For a second, just a second, she almost put the syringe down. But then the rational part of her brain kicked into overdrive. Leah squirmed as the needle pierced her thigh. Her eyes then glazed over before closing, and she fell to sleep.

Liam stared dumbstruck, his mouth quivering. Evelyn turned away. That look was too much.

“How could y–”

“It’s done,” Evelyn countered, her eyes closed. “Now, get the rest of your gear together. We leave in five.”

She marched off to gather her own things, leaving Liam on his own.

Of course Evelyn hated to do this. More than he could know. But there was no choice, she reminded herself. They had to be unquestioning in their ruthlessness, just like the world above. A single moment of weakness, and all three of them were dead. At least putting Leah to sleep gave her a chance. It was the only way their daughter could survive beyond these walls.

Evelyn shoved MREs and bottled water into her rucksack, threw it over her shoulder, and zippered her hazmat suit over the leather armor beneath.
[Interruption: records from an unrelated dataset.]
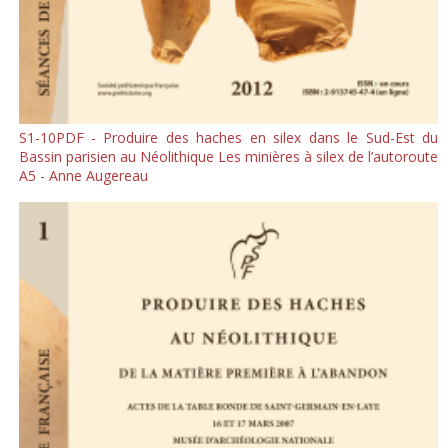
S1-10PDF - Produire des haches en silex dans le Sud-Est du
Bassin parisien au Néolithique Les minières à silex de l’autoroute
A5 - Anne Augereau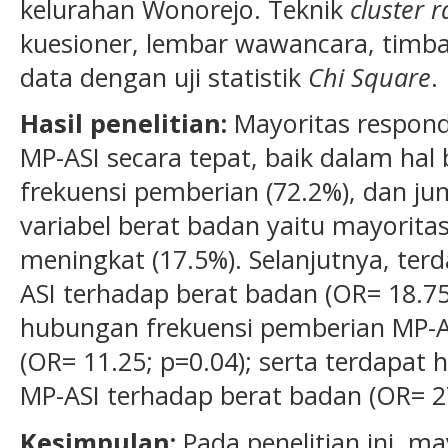
kelurahan Wonorejo. Teknik
cluster 
kuesioner, lembar wawancara, timba
data dengan uji statistik
Chi Square
.
Hasil penelitian:
Mayoritas respond
MP-ASI secara tepat, baik dalam hal
frekuensi pemberian (72.2%), dan ju
variabel berat badan yaitu mayorita
meningkat (17.5%). Selanjutnya, te
ASI terhadap berat badan (OR= 18.75
hubungan frekuensi pemberian MP-A
(OR= 11.25; p=0.04); serta terdapat
MP-ASI
terhadap berat badan (OR= 27
Kesimpulan:
Pada penelitian ini, m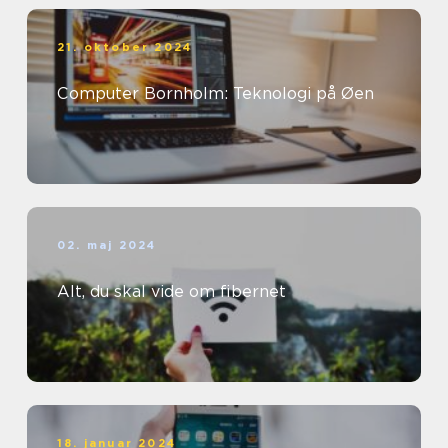
21. oktober 2024
Computer Bornholm: Teknologi på Øen
02. maj 2024
Alt, du skal vide om fibernet
18. januar 2024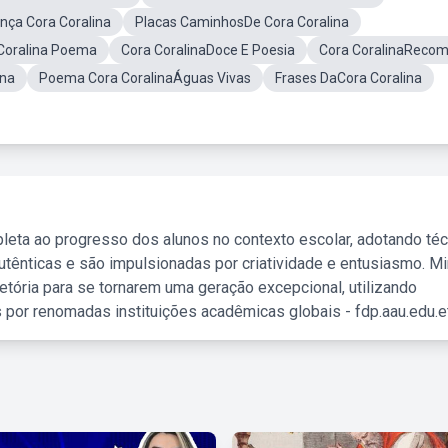
ça Cora Coralina
Placas CaminhosDe Cora Coralina
 Coralina Poema
Cora CoralinaDoce E Poesia
Cora CoralinaReco
ina
Poema Cora CoralinaÁguas Vivas
Frases DaCora Coralina
leta ao progresso dos alunos no contexto escolar, adotando té
tênticas e são impulsionadas por criatividade e entusiasmo. M
etória para se tornarem uma geração excepcional, utilizando
 por renomadas instituições acadêmicas globais - fdp.aau.edu.et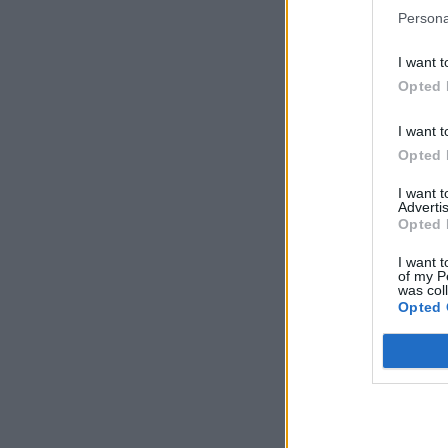
Persona
I want t
Opted 
I want t
Opted 
I want 
Advertis
Opted 
I want t
of my P
was col
Opted 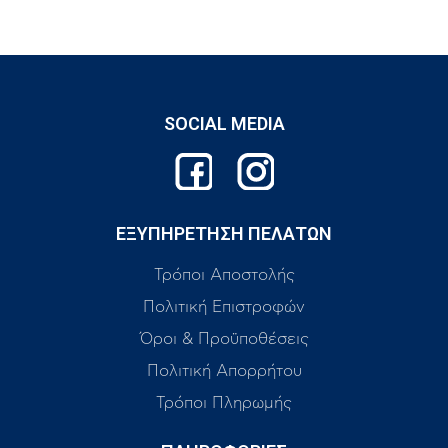
SOCIAL MEDIA
ΕΞΥΠΗΡΕΤΗΣΗ ΠΕΛΑΤΩΝ
Τρόποι Αποστολής
Πολιτική Επιστροφών
Όροι & Προϋποθέσεις
Πολιτική Απορρήτου
Τρόποι Πληρωμής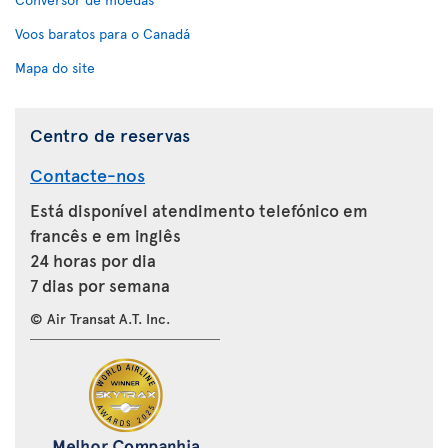
Voos baratos para o Canadá
Mapa do site
Centro de reservas
Contacte-nos
Está disponível atendimento telefónico em
francês e em inglês
24 horas por dia
7 dias por semana
© Air Transat A.T. Inc.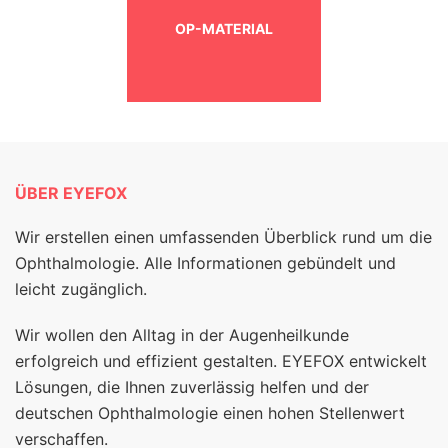
OP-MATERIAL
ÜBER EYEFOX
Wir erstellen einen umfassenden Überblick rund um die
Ophthalmologie. Alle Informationen gebündelt und
leicht zugänglich.
Wir wollen den Alltag in der Augenheilkunde
erfolgreich und effizient gestalten. EYEFOX entwickelt
Lösungen, die Ihnen zuverlässig helfen und der
deutschen Ophthalmologie einen hohen Stellenwert
verschaffen.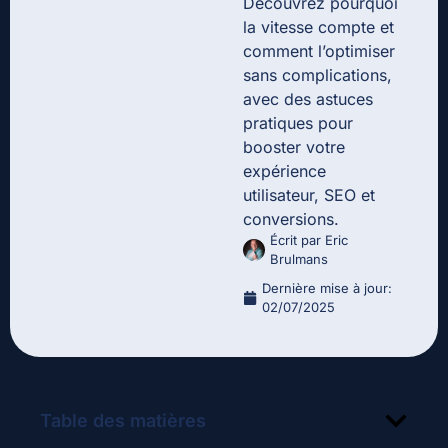
Découvrez pourquoi
la vitesse compte et
comment l’optimiser
sans complications,
avec des astuces
pratiques pour
booster votre
expérience
utilisateur, SEO et
conversions.
Écrit par
Eric
Brulmans
Dernière mise à jour:
02/07/2025
Table des matières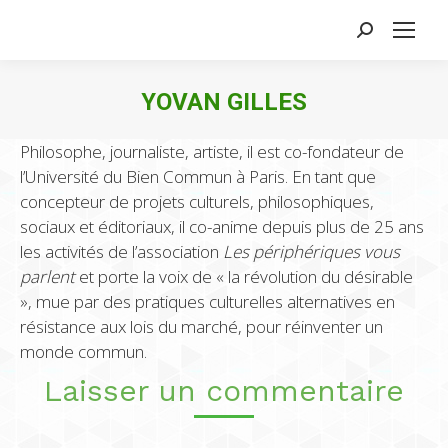
Search:
YOVAN GILLES
Philosophe, journaliste, artiste, il est co-fondateur de
l’Université du Bien Commun à Paris. En tant que
concepteur de projets culturels, philosophiques,
sociaux et éditoriaux, il co-anime depuis plus de 25 ans
les activités de l’association
Les périphériques vous
parlent
et porte la voix de « la révolution du désirable
», mue par des pratiques culturelles alternatives en
résistance aux lois du marché, pour réinventer un
monde commun.
Laisser un commentaire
Tightening the straps was easy after so much practice, and the metal shanks crunched into place without error.

All that remained was her respirator. She studied the faux fur padding that lined the interior. To think that it had once been pink, much like the plastic frame. But years of sweat had turned the padding brown, and she’d coated the plastic long ago in matte black paint to make them invisible in the dark. Yet, she’d had this very same respirator since the beginning of the outbreak. Since her own father was still alive. It might have been the last physical relic of her life with him.

Evelyn slipped the respirator onto her face and hooked her suit’s oxygen hose into the port on the side. The familiar taste of compressed air flowed free.

Her father might have died protecting her, but not even death would get between Evelyn and her daughter.